Life is busy and the weather might not always cooperate with your training schedule, but it’s important to find the time to ride at least 2-3 days a week. At the same time, it’s also important to listen to your body and avoid the signs of over-training. Quite simply, over-training occurs in cyclists who train well beyond their body’s ability to recover. During these last few weeks, if you find your legs consistently feel like they don’t have any power or your motivation to ride is severely lacking, then perhaps it’s time to cut back your mileage a bit or skip one scheduled ride in order to help your body recover from the last 10 weeks of training. Hopefully, this won’t be necessary, but it’s better for your body to have more time to recover from training vs being over-trained.
As the final few weeks of training came to an end, my long weekend rides gradually increased to above 70-miles. My longest ride, the weekend before my century ride, ended up being 83-miles, and while I finished that ride quite tired, I did not bonk and I could tell that the gradual training I had completed over the last 11 weeks had paid off. I felt very confident in my ability to ride 100 miles the following weekend.
During the final week leading up to my century ride, I did two nice and easy rides. I also closely looked over by bike for any mechanical issues and during that inspection, I realized my rear tire wasn’t in good shape and so I replaced it (there’s nothing worse than training 12 weeks and having a major mechanical on your event day! Be sure to inspect your equipment or take your bike into a shop at least a week before a big event).
Number of rides: 9 (does not include event day)
Longest ride: 83 miles
Total mileage: ~ 250 miles
Total time in the saddle: ~16 hours
My 100 Mile Ride – Event Day
100-miles done and done!
I’m happy to report that yesterday’s century ride went great! I was able to pace myself hard enough to reach the finish line with a little, but not a lot, left in my body’s gas tank. My time for the day was 6 hours and 40 minutes. Personally, when I participate in a century ride, my goal is usually to set a personal record (PR) for time; however, yesterday I was nearly 2 hours off my century ride PR. No big deal though. Considering my moderate training schedule, I knew from the start of planning my training that I wasn’t going to come close to my previous PR and I couldn’t be happier with my end result.
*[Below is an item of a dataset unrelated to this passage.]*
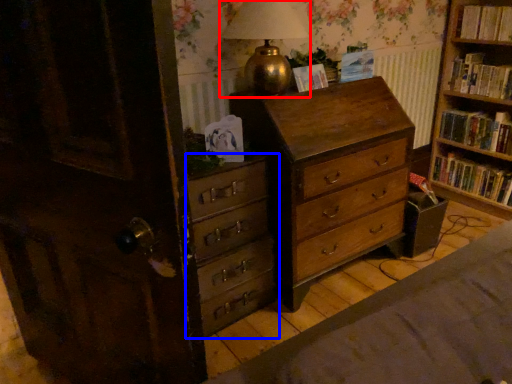 Question: Which object is closer to the camera taking this photo, table lamp (highlighted by a red box) or chest of drawers (highlighted by a blue box)?

Choices:
 (A) table lamp
 (B) chest of drawers

Answer: (A) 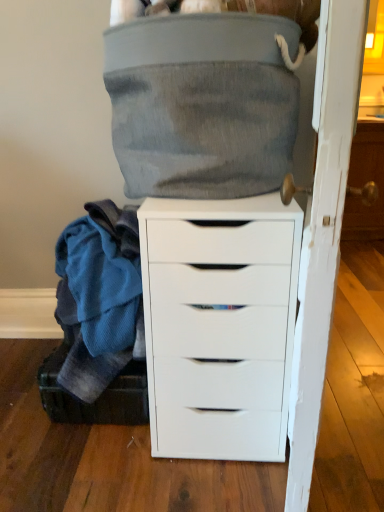 The image size is (384, 512). In order to click on space that is in front of black fabric shoe box at lower left in this screenshot , I will do `click(90, 477)`.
The training I’ve documented in this blog was perfect for getting me to the finish line of my event. And while there are many ways to train for a century ride, and other plans out there might have more or less miles/weeks, I can say with confidence that if you follow a similar plan to the one above, you too will be fully prepared to ride 100-miles – AND ENJOY IT!
Some nutritional notes from my ride:
My day started around two hours before I began riding with a medium sized breakfast at my hotel consisting of a boiled egg, a bowl of oatmeal with blueberries, a small ham & cheese sandwich, a handful of almonds, a banana, coffee and water.
I arrived at the start line with two filled water bottles (one with water and one with an electrolyte replacement) and two energy gels to carry in my jersey pocket.
Along the event route, there were four rest stops. I stopped at every rest stop to eat, refill or top off my liquids (both water and electrolyte replacement) and review the route map to see what was coming up next. At each rest stop, I would typically consume between 150-250 calories (a half of a banana and another food item such as an energy bar or small sandwich for example) and I drank at least one water bottle of liquid every hour I was on the bike.
In addition to the rest stop food, at mile 70 and mile 90 I consumed the two energy gels I had brought with me. At no time during my ride did I feel too stuffed or hungry. Though upon finishing my ride, I did devour two large plates of food at the finish line (I swear, nothing beats a post ride meal after a good long ride!)